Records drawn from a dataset

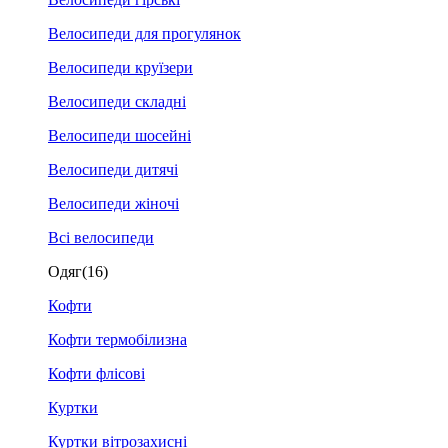
Велосипеди для прогулянок
Велосипеди круїзери
Велосипеди складні
Велосипеди шосейні
Велосипеди дитячі
Велосипеди жіночі
Всі велосипеди
Одяг
(16)
Кофти
Кофти термобілизна
Кофти флісові
Куртки
Куртки вітрозахисні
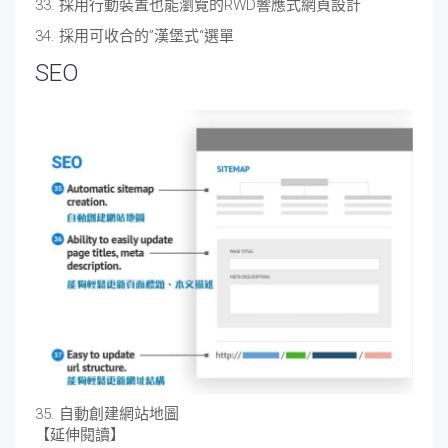
33. 採用行動裝置也能瀏覽的RWD響應式網頁設計
34. 採用可收合的”漢堡式“選單
SEO
35. 自動創建網站地圖
【延伸閱讀】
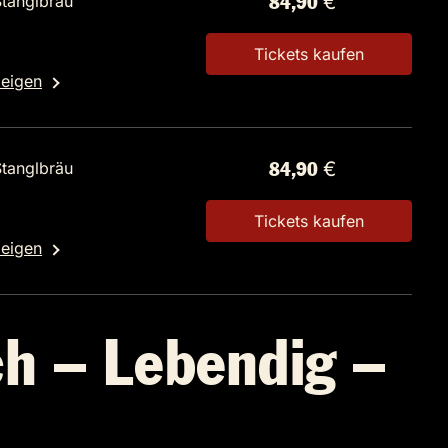
Stanglbräu
84,90 €
Tickets kaufen
zeigen
Stanglbräu
84,90 €
Tickets kaufen
zeigen
ch – Lebendig –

- WHAT THE EXERCISE ASKS -
Could the entries above be copied out exactly, with no pictures included?

- WRITTEN ANSWER -
Велосипеди для прогулянок
Велосипеди круїзери
Велосипеди складні
Велосипеди шосейні
Велосипеди дитячі
Велосипеди жіночі
Всі велосипеди
Одяг
(16)
Кофти
Кофти термобілизна
Кофти флісові
Куртки
Куртки вітрозахисні
33. 採用行動裝置也能瀏覽的RWD響應式網頁設計
34. 採用可收合的”漢堡式“選單
SEO
35. 自動創建網站地圖
【延伸閱讀】
Stanglbräu
84,90 €
Tickets kaufen
zeigen
Stanglbräu
84,90 €
Tickets kaufen
zeigen
ch – Lebendig –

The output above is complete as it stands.